Attempts have been made in the past to use additives with propofol to reduce its dose. Ketofol (ketamine/propofol combination) was used for procedural sedation and analgesia. Ketamine and propofol administered in combination have offered effective sedation for spinal anesthesia and for gynecologic, ophthalmologic, and cardiovascular procedures in all age groups. The opposing hemodynamic and respiratory effects of each drug may enhance the utility of this drug combination, increasing both safety and efficacy and allowing reduction in the dose of propofol required to achieve sedation.
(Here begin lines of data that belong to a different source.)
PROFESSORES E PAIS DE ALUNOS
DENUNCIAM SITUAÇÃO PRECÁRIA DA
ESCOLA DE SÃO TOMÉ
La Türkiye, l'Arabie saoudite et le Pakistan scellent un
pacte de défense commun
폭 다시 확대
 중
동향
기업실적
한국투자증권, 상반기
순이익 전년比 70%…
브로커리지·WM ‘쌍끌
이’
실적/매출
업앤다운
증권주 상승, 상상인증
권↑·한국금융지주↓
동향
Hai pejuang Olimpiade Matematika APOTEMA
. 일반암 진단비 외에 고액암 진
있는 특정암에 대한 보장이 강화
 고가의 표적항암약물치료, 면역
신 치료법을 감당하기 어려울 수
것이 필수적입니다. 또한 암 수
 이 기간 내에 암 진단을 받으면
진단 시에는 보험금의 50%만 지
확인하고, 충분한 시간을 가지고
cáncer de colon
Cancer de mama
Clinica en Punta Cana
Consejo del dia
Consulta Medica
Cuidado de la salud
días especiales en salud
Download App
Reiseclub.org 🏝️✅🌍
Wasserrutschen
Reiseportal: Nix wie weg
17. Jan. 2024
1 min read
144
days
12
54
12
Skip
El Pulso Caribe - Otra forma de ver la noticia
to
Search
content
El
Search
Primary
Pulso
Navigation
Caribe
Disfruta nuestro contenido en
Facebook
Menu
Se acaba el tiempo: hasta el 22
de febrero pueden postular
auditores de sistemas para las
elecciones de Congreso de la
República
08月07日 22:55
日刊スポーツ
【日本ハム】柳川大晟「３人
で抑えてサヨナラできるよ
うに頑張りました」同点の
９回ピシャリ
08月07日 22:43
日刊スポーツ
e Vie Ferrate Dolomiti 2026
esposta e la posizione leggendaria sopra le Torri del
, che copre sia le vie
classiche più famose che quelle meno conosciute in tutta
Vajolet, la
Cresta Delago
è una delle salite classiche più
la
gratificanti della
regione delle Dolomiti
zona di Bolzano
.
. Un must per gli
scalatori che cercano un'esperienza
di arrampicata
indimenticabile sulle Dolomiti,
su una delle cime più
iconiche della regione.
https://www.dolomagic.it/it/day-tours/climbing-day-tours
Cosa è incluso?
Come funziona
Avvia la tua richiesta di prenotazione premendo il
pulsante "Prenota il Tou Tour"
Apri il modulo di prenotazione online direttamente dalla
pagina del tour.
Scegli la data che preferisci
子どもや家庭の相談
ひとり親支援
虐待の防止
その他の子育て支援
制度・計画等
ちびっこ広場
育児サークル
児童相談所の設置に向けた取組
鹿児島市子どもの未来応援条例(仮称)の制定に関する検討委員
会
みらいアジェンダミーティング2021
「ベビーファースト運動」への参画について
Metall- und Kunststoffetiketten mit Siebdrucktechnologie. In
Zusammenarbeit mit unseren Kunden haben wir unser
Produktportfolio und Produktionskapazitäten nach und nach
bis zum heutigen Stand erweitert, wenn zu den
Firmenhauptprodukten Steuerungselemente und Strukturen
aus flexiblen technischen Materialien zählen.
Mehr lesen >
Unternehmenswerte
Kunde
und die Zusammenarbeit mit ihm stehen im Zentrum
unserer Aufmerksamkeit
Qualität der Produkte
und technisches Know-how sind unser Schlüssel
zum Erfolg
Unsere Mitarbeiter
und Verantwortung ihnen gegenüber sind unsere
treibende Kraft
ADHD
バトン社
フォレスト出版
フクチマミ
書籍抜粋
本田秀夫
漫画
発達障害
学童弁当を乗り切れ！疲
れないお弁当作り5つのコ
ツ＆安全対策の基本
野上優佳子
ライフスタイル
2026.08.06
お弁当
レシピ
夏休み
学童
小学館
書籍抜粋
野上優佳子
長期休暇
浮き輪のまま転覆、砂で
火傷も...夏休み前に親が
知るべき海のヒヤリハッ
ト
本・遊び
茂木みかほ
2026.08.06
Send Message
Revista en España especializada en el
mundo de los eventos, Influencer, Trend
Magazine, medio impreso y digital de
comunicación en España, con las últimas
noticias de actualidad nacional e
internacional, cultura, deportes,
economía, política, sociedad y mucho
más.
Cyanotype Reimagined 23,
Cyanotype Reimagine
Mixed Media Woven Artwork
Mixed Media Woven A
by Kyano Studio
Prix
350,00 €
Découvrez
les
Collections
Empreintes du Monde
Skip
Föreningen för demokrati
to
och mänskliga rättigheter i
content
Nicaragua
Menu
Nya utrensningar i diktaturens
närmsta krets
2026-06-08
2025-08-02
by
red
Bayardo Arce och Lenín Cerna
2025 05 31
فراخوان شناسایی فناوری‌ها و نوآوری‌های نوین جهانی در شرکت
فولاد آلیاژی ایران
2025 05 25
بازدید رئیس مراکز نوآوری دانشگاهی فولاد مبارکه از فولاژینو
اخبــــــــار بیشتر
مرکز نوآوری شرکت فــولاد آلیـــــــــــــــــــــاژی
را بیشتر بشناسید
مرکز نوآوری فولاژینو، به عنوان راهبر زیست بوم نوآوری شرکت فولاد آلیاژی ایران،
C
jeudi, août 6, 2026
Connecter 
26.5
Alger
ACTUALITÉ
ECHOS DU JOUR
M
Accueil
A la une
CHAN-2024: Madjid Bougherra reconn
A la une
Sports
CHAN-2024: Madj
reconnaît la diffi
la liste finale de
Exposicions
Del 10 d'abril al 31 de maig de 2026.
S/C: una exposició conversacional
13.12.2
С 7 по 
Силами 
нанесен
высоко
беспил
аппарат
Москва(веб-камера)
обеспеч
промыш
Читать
Propofol alone had a significantly greater number of apnea with desaturation (SpO2 < 90%) episodes. Further, it has been shown that during colonoscopies, propofol in combination with fentanyl provided similar patient satisfaction with shorter recovery times even at lower depths of sedation as compared to propofol. The addition of fentanyl to propofol has been shown to result in better operator feasibility with no difference in recovery time, cognitive impairment, or complications as compared to the use of propofol only for sedation.